■ **Directions for this task**
In the entries below, find the lines that contain the word "semifinal" and copy them.

Records from a dataset:
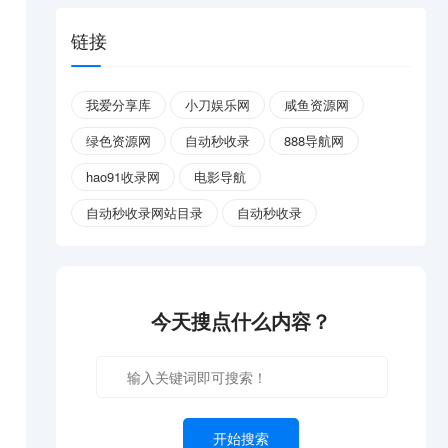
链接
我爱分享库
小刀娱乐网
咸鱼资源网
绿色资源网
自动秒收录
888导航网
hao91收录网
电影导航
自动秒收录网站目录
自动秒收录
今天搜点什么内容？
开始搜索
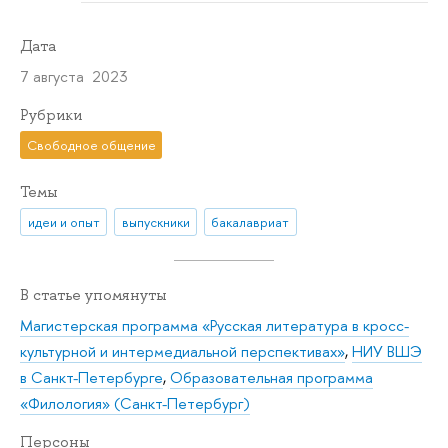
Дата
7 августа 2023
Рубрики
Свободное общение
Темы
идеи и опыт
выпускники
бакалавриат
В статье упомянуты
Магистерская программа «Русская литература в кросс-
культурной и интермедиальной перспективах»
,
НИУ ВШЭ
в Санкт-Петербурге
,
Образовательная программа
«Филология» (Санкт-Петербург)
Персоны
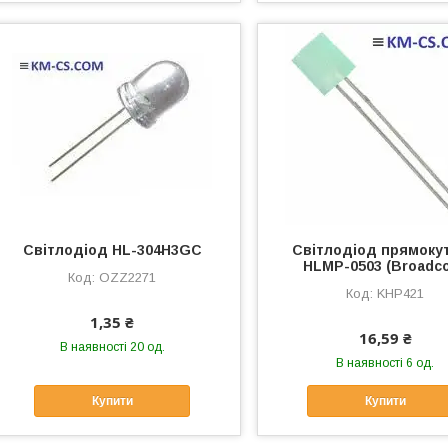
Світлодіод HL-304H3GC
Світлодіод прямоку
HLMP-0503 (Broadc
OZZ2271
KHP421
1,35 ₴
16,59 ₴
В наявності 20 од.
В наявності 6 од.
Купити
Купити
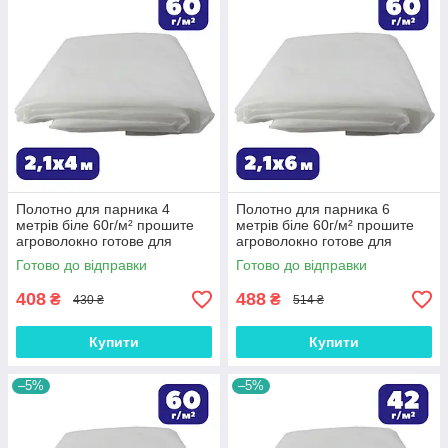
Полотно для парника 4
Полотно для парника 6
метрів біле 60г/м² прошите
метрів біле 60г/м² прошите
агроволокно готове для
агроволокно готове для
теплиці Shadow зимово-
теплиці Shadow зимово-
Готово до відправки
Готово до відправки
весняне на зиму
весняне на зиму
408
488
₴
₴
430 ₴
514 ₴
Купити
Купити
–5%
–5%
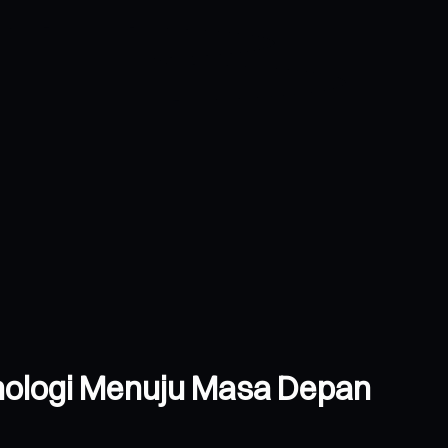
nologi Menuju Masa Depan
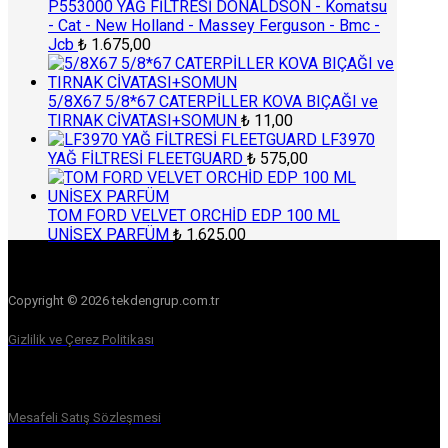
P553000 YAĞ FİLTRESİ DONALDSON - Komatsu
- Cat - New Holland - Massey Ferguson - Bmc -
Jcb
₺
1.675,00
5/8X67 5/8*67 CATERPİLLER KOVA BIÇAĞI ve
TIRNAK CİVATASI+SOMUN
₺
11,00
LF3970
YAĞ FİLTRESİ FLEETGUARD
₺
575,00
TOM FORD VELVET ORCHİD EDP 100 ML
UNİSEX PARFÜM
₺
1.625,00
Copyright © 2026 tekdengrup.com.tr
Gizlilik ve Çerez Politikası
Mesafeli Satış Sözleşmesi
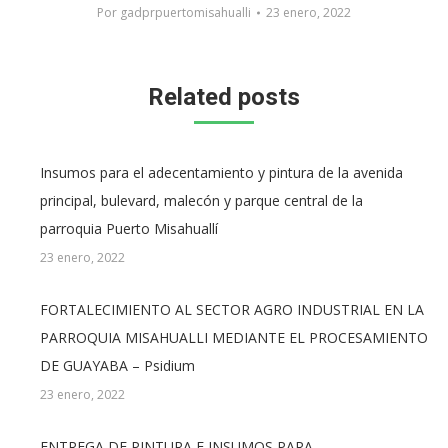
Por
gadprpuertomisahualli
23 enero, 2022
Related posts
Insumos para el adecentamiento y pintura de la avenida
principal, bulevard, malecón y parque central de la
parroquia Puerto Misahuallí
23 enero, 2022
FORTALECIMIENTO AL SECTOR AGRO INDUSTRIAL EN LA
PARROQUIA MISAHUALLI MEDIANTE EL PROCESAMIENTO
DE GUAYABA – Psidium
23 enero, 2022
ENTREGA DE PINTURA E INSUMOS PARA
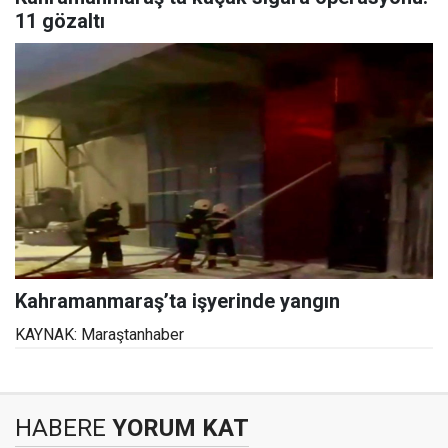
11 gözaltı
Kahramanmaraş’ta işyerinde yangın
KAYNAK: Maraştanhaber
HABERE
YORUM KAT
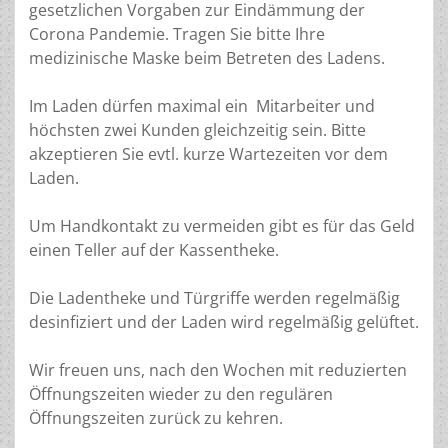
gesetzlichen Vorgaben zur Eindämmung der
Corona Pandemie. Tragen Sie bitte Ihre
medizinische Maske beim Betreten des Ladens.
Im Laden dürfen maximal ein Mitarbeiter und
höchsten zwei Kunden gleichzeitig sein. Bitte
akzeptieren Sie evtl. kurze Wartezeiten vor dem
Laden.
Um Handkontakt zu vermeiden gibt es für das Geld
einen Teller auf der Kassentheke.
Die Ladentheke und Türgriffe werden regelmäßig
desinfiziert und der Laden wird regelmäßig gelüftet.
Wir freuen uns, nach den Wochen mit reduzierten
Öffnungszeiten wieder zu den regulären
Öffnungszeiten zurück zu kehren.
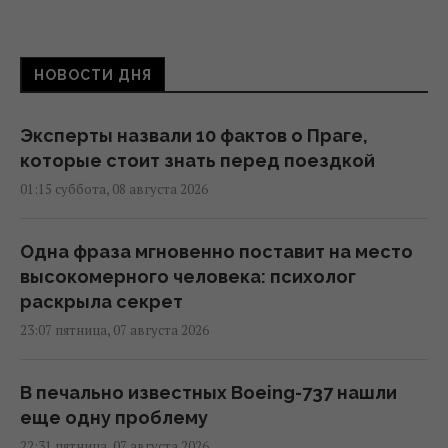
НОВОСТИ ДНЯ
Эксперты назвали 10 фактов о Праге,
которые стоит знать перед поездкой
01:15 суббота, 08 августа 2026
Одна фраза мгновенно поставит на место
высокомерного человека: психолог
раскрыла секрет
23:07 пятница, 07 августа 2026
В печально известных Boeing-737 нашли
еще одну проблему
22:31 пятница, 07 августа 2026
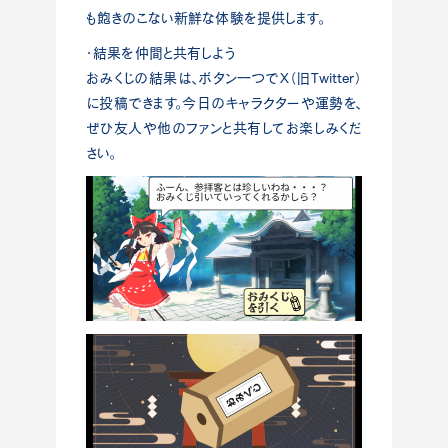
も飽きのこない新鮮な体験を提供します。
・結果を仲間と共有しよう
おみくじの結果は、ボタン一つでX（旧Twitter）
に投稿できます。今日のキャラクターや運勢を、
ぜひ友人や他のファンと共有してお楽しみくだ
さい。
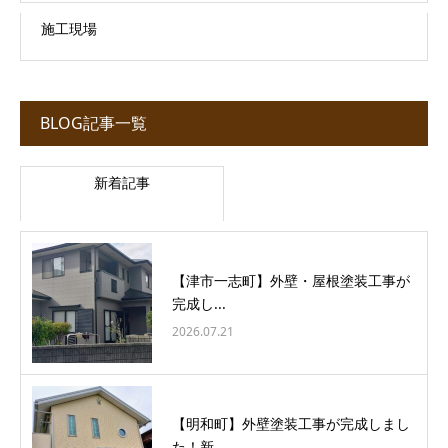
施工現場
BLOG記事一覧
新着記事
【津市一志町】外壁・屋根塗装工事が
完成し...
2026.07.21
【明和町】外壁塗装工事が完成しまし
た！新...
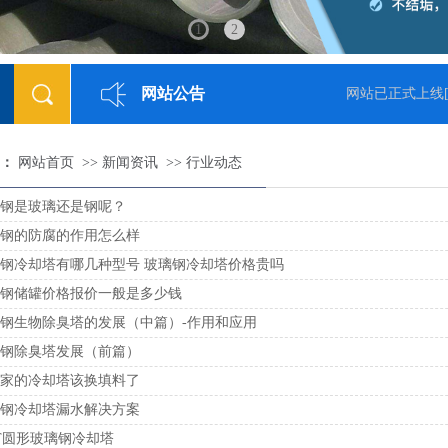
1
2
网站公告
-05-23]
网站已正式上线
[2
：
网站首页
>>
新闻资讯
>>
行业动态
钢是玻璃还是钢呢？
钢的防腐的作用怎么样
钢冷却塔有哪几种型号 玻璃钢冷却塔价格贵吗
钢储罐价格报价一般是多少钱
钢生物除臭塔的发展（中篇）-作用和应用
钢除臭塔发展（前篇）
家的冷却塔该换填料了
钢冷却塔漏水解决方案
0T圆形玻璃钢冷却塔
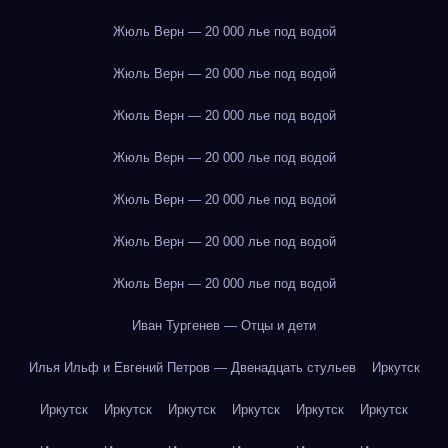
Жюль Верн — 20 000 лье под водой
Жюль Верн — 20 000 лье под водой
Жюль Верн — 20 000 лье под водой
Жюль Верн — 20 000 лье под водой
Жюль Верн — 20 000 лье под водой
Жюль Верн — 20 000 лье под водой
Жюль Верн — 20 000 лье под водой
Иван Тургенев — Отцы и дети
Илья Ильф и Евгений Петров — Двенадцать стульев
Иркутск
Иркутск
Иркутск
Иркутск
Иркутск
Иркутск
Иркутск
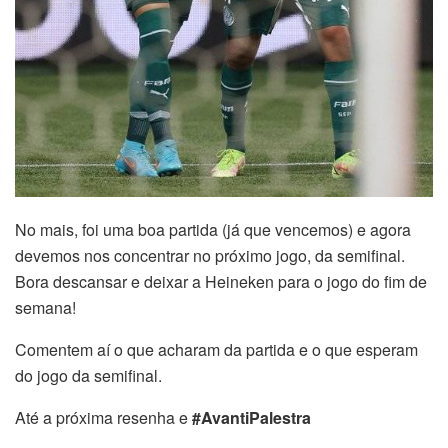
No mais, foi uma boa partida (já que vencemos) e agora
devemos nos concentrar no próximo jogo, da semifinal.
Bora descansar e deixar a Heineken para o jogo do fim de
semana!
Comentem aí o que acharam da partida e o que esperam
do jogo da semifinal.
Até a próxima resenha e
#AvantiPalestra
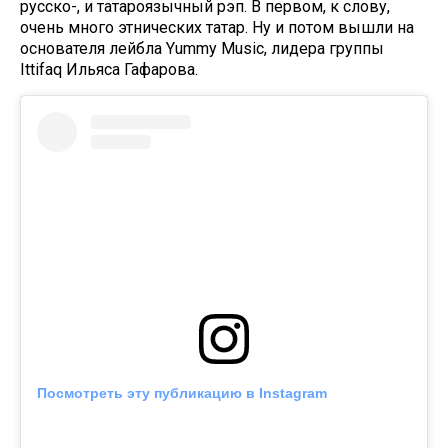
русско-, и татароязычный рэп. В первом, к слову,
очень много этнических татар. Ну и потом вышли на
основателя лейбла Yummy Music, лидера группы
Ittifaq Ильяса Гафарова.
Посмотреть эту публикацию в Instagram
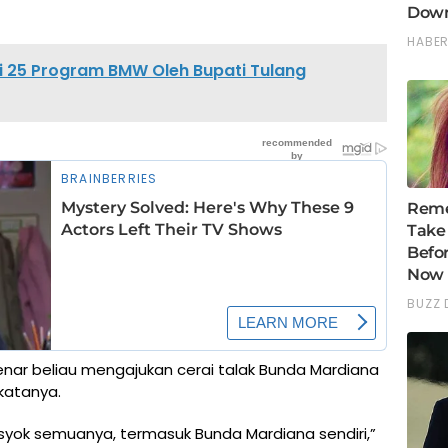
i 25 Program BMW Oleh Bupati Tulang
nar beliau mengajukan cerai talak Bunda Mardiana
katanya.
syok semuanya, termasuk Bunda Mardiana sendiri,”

■ **Answer box**
devemos nos concentrar no próximo jogo, da semifinal.
do jogo da semifinal.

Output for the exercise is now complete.